§ **Work item**
Each line below is to be copied exactly; images do not go into the copy.

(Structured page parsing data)
<<<<

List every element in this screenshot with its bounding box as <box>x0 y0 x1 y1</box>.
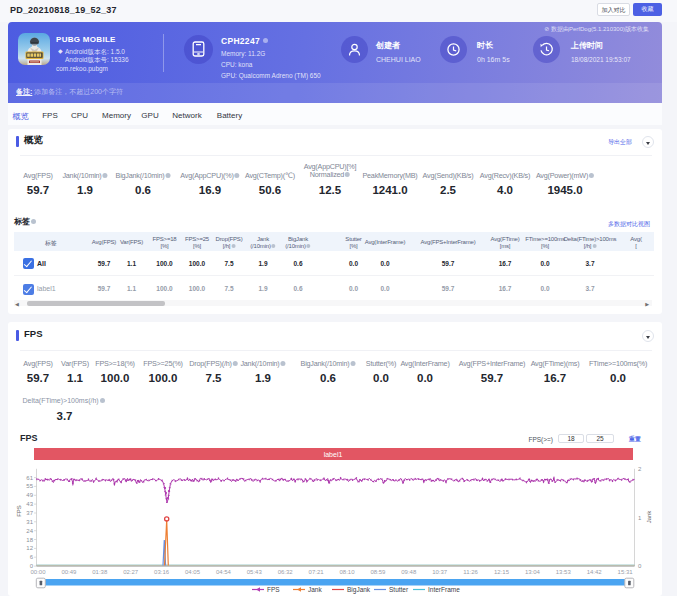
svg-text:04:54: 04:54 <box>216 569 232 575</box>
svg-text:18: 18 <box>26 537 33 543</box>
svg-text:00:00: 00:00 <box>30 569 46 575</box>
svg-text:Jank: Jank <box>308 586 322 593</box>
svg-text:09:48: 09:48 <box>401 569 417 575</box>
svg-text:1: 1 <box>638 515 642 521</box>
svg-text:12:15: 12:15 <box>494 569 510 575</box>
svg-text:15:31: 15:31 <box>618 569 634 575</box>
svg-text:00:49: 00:49 <box>61 569 77 575</box>
svg-text:02:27: 02:27 <box>123 569 139 575</box>
svg-text:13:04: 13:04 <box>525 569 541 575</box>
svg-text:08:10: 08:10 <box>339 569 355 575</box>
svg-text:FPS: FPS <box>16 505 22 517</box>
svg-text:07:21: 07:21 <box>309 569 325 575</box>
svg-text:BigJank: BigJank <box>347 586 371 594</box>
svg-text:55: 55 <box>26 483 33 489</box>
svg-text:05:43: 05:43 <box>247 569 263 575</box>
svg-text:13:53: 13:53 <box>556 569 572 575</box>
svg-text:43: 43 <box>26 501 33 507</box>
svg-text:31: 31 <box>26 519 33 525</box>
svg-text:49: 49 <box>26 492 33 498</box>
svg-text:Jank: Jank <box>646 510 652 524</box>
svg-text:61: 61 <box>26 475 33 481</box>
svg-text:2: 2 <box>638 466 642 472</box>
svg-text:14:42: 14:42 <box>587 569 603 575</box>
svg-text:Stutter: Stutter <box>389 586 409 593</box>
svg-text:06:32: 06:32 <box>278 569 294 575</box>
svg-text:12: 12 <box>26 545 33 551</box>
svg-text:0: 0 <box>638 563 642 569</box>
svg-text:6: 6 <box>30 554 34 560</box>
svg-text:label1: label1 <box>324 451 343 458</box>
svg-text:01:38: 01:38 <box>92 569 108 575</box>
svg-text:08:59: 08:59 <box>370 569 386 575</box>
svg-text:FPS: FPS <box>267 586 280 593</box>
svg-text:37: 37 <box>26 510 33 516</box>
svg-text:24: 24 <box>26 528 33 534</box>
svg-text:04:05: 04:05 <box>185 569 201 575</box>
svg-text:10:37: 10:37 <box>432 569 448 575</box>
svg-text:03:16: 03:16 <box>154 569 170 575</box>
svg-text:11:26: 11:26 <box>463 569 478 575</box>
svg-text:InterFrame: InterFrame <box>428 586 460 593</box>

>>>>

§ **Solution**
List every element in this screenshot with its bounding box as <box>x0 y0 x1 y1</box>.
svg-text:04:54: 04:54 <box>216 569 232 575</box>
svg-text:18: 18 <box>26 537 33 543</box>
svg-text:00:00: 00:00 <box>30 569 46 575</box>
svg-text:Jank: Jank <box>308 586 322 593</box>
svg-text:09:48: 09:48 <box>401 569 417 575</box>
svg-text:1: 1 <box>638 515 642 521</box>
svg-text:12:15: 12:15 <box>494 569 510 575</box>
svg-text:15:31: 15:31 <box>618 569 634 575</box>
svg-text:00:49: 00:49 <box>61 569 77 575</box>
svg-text:02:27: 02:27 <box>123 569 139 575</box>
svg-text:13:04: 13:04 <box>525 569 541 575</box>
svg-text:08:10: 08:10 <box>339 569 355 575</box>
svg-text:FPS: FPS <box>16 505 22 517</box>
svg-text:07:21: 07:21 <box>309 569 325 575</box>
svg-text:BigJank: BigJank <box>347 586 371 594</box>
svg-text:55: 55 <box>26 483 33 489</box>
svg-text:05:43: 05:43 <box>247 569 263 575</box>
svg-text:13:53: 13:53 <box>556 569 572 575</box>
svg-text:43: 43 <box>26 501 33 507</box>
svg-text:31: 31 <box>26 519 33 525</box>
svg-text:49: 49 <box>26 492 33 498</box>
svg-text:Jank: Jank <box>646 510 652 524</box>
svg-text:61: 61 <box>26 475 33 481</box>
svg-text:2: 2 <box>638 466 642 472</box>
svg-text:14:42: 14:42 <box>587 569 603 575</box>
svg-text:Stutter: Stutter <box>389 586 409 593</box>
svg-text:06:32: 06:32 <box>278 569 294 575</box>
svg-text:12: 12 <box>26 545 33 551</box>
svg-text:0: 0 <box>638 563 642 569</box>
svg-text:6: 6 <box>30 554 34 560</box>
svg-text:label1: label1 <box>324 451 343 458</box>
svg-text:01:38: 01:38 <box>92 569 108 575</box>
svg-text:08:59: 08:59 <box>370 569 386 575</box>
svg-text:FPS: FPS <box>267 586 280 593</box>
svg-text:37: 37 <box>26 510 33 516</box>
svg-text:24: 24 <box>26 528 33 534</box>
svg-text:04:05: 04:05 <box>185 569 201 575</box>
svg-text:10:37: 10:37 <box>432 569 448 575</box>
svg-text:03:16: 03:16 <box>154 569 170 575</box>
svg-text:11:26: 11:26 <box>463 569 478 575</box>
svg-text:InterFrame: InterFrame <box>428 586 460 593</box>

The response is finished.